Daher gilt der sparsame und effiziente Umgang mit natürlichen Ressourcen wie etwa Energierohstoffe, Biomasse oder Mineralien als eine der Schlüsselstrategien für eine nachhaltige Entwicklung unserer Gesellschaft.
Das Thema Ressourceneffizienz hat in Österreich wie auch in der EU und international (OECD, UNEP) in jüngster Zeit erheblich an umwelt- und wirtschaftspolitischer Relevanz gewonnen.
Die Europäische Kommission hat das Thema Ressourceneffizienz als eine von sieben Leitinitiativen innerhalb der „Strategie Europa 2020“ hervorgehoben.
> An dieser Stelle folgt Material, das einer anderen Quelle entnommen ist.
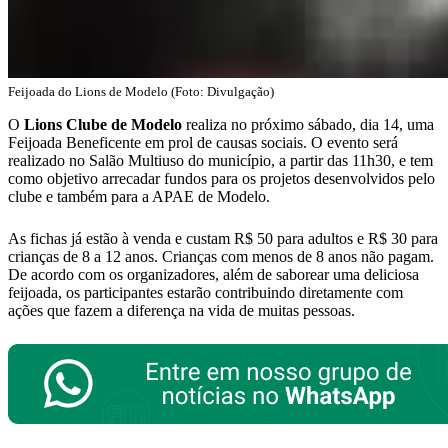
Feijoada do Lions de Modelo (Foto: Divulgação)
O
Lions Clube de Modelo
realiza no próximo sábado, dia 14, uma
Feijoada Beneficente em prol de causas sociais. O evento será
realizado no Salão Multiuso do município, a partir das 11h30, e tem
como objetivo arrecadar fundos para os projetos desenvolvidos pelo
clube e também para a APAE de Modelo.
As fichas já estão à venda e custam R$ 50 para adultos e R$ 30 para
crianças de 8 a 12 anos. Crianças com menos de 8 anos não pagam.
De acordo com os organizadores, além de saborear uma deliciosa
feijoada, os participantes estarão contribuindo diretamente com
ações que fazem a diferença na vida de muitas pessoas.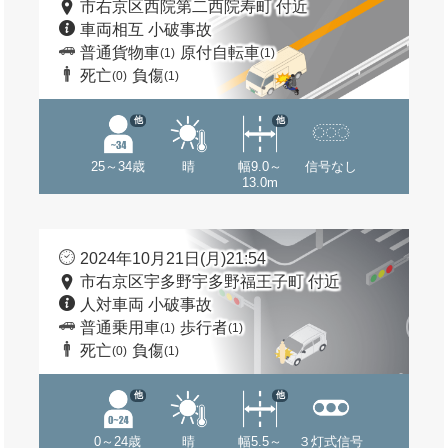
市右京区西院第二西院寿町 付近
車両相互 小破事故
普通貨物車
原付自転車
(1)
(1)
死亡
負傷
(0)
(1)
他
他
25～34歳
晴
幅9.0～
信号なし
13.0m
2024年10月21日(月)21:54
市右京区宇多野宇多野福王子町 付近
人対車両 小破事故
普通乗用車
歩行者
(1)
(1)
死亡
負傷
(0)
(1)
他
他
0～24歳
晴
幅5.5～
３灯式信号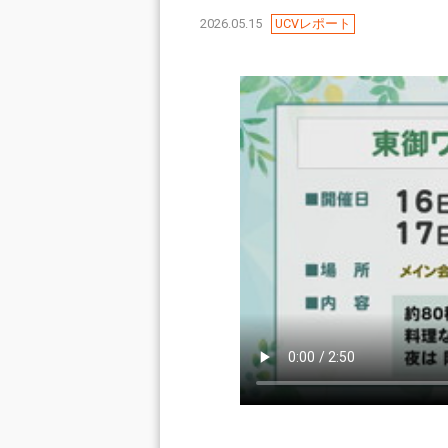
2026.05.15
UCVレポート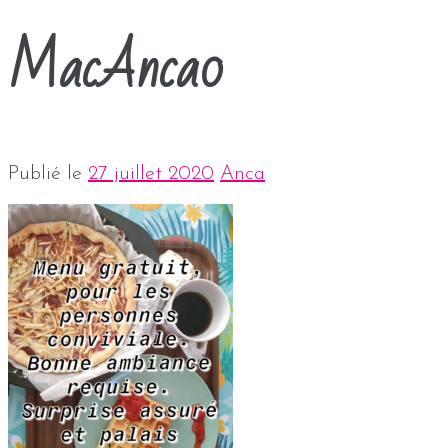
MacAnca0
Publié le
27 juillet 2020
Anca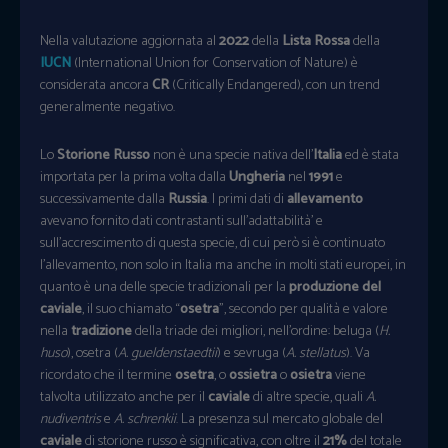
Nella valutazione aggiornata al
2022
della
Lista Rossa
della
IUCN
(International Union for Conservation of Nature) è
considerata ancora
CR
(Critically Endangered), con un trend
generalmente negativo.
Lo
Storione Russo
non è una specie nativa dell’
Italia
ed è stata
importata per la prima volta dalla
Ungheria
nel
1991
e
successivamente dalla
Russia
. I primi dati di
allevamento
avevano fornito dati contrastanti sull’adattabilità’ e
sull’accrescimento di questa specie, di cui però si è continuato
l’allevamento, non solo in Italia ma anche in molti stati europei, in
quanto è una delle specie tradizionali per la
produzione del
caviale
, il suo chiamato “
osetra
”, secondo per qualità e valore
nella
tradizione
della triade dei migliori, nell’ordine: beluga (
H.
huso
), osetra (
A. gueldenstaedtii
) e sevruga (
A. stellatus
). Va
ricordato che il termine
osetra
, o
ossietra
o
osietra
viene
talvolta utilizzato anche per il
caviale
di altre specie, quali
A.
nudiventris
e
A. schrenkii
. La presenza sul mercato globale del
caviale
di storione russo è significativa, con oltre il
21%
del totale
Darauf aufbauend veröffentlichte die Europäische Kommission den „Fahrplan für ein ressourcenschonendes Europa“, mit dem Ressourceneffizienz zu einer wesentlichen politischen Grundlage der Mitgliedsstaaten werden soll.
Leitindikator dieser politischen Initiative ist die „Ressourcenproduktivität“. Bei diesem regelmäßig von Eurostat veröffentlichten Indikator handelt es sich um das Verhältnis des Bruttoinlandsprodukts (BIP) zum Inlandsmaterialverbrauch (DMC).
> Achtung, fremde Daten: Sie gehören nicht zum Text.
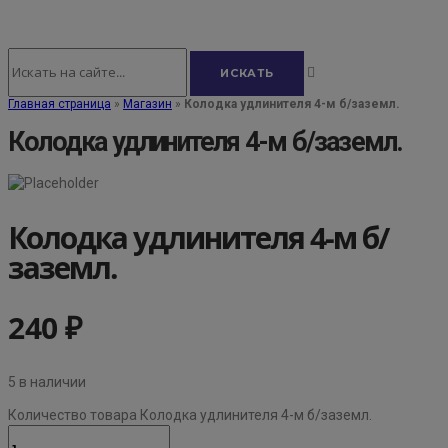
Главная страница
»
Магазин
»
Колодка удлинителя 4-м б/заземл.
Колодка удлинителя 4-м б/заземл.
Колодка удлинителя 4-м б/
заземл.
240
₽
5 в наличии
Количество товара Колодка удлинителя 4-м б/заземл.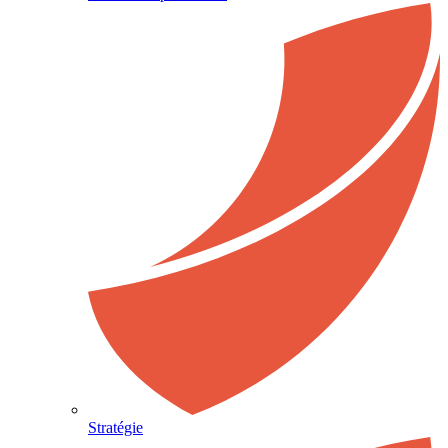
Stratégie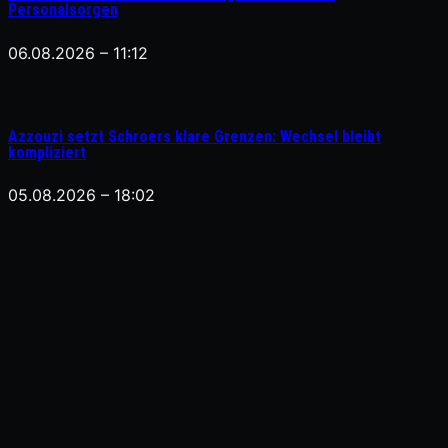
Personalsorgen
06.08.2026 – 11:12
Azzouzi setzt Schroers klare Grenzen: Wechsel bleibt
kompliziert
05.08.2026 – 18:02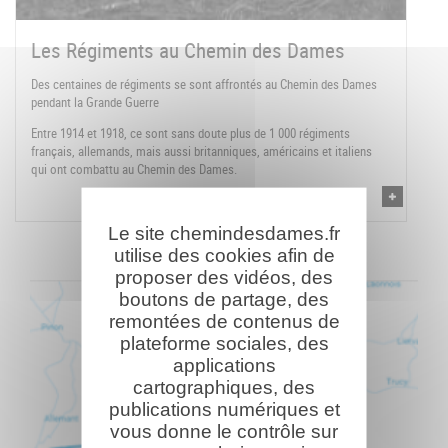
Les Régiments au Chemin des Dames
Des centaines de régiments se sont affrontés au Chemin des Dames
pendant la Grande Guerre
Entre 1914 et 1918, ce sont sans doute plus de 1 000 régiments
français, allemands, mais aussi britanniques, américains et italiens
qui ont combattu au Chemin des Dames.
Le site chemindesdames.fr
utilise des cookies afin de
proposer des vidéos, des
boutons de partage, des
remontées de contenus de
plateforme sociales, des
applications
cartographiques, des
publications numériques et
vous donne le contrôle sur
Ressourceneffizienz und Umweltgesamtrechnungen
Der Materialverbrauch einer Nation wird im Rahmen der Materialflussrechnung erhoben. Auf Basis dieser EU weit harmonisierten Methodik können vergleichbare Indikatoren auch zur Ressourceneffizienz erstellt werden (siehe Physische Konten - Materialflussrechnung).
Neben der EU verwenden auch die OECD und UN diese Indikatoren für ihre Ressourcenaktivitäten.
Für Österreich veröffentlicht die Statistik Austria jährlich aktuelle Ressourcenindikatoren als Modul der Umweltgesamtrechnungen.
Ressourceneffizienz in Österreich
Die Ressourceneffizienz in Österreich konnte trotz eines wachsenden absoluten Verbrauchs seit 1995 um 25 % gesteigert werden. Dies zeigt, dass es durch technologische Verbesserungen und strukturellen Wandel gelungen ist, den Materialverbrauch vom Wirtschaftswachstum zumindest teilweise zu entkoppeln. Ziel sollte aber eine absolute Entkopplung, also ein sinkender absoluter Verbrauch sein.